GIVEN INFORMATION Start Marker

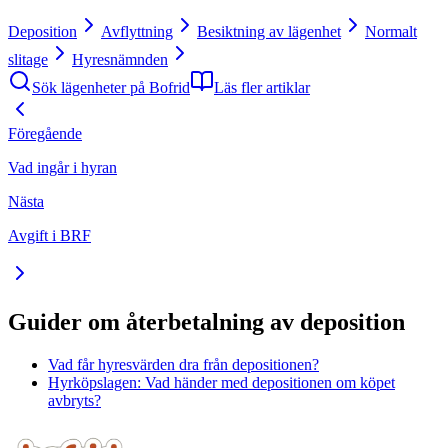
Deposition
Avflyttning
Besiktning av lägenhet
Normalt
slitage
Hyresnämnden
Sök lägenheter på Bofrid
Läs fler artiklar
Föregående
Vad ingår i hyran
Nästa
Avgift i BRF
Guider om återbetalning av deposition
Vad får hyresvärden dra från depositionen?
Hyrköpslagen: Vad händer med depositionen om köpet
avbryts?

GIVEN INFORMATION End Marker
GIVEN INFORMATION Start Marker

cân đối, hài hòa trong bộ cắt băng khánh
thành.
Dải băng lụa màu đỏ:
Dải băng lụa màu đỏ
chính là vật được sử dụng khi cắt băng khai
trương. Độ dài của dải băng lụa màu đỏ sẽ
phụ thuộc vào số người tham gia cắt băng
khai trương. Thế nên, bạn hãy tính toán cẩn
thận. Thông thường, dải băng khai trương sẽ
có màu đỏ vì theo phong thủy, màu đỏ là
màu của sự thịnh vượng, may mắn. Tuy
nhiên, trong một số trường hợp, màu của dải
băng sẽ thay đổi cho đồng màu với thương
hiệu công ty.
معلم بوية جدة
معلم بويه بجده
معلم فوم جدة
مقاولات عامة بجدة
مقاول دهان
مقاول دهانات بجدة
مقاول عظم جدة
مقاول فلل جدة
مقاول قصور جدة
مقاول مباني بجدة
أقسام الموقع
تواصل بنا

GIVEN INFORMATION End Marker
GIVEN INFORMATION Start Marker

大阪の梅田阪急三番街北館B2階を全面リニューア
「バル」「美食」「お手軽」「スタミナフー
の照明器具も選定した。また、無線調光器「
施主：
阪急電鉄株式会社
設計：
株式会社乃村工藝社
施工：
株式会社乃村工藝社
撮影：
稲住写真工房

GIVEN INFORMATION End Marker

Every line that holds the word "khai" should be copied from the listing.

RESULT OF THE TASK →
chính là vật được sử dụng khi cắt băng khai
khai trương. Thế nên, bạn hãy tính toán cẩn
thận. Thông thường, dải băng khai trương sẽ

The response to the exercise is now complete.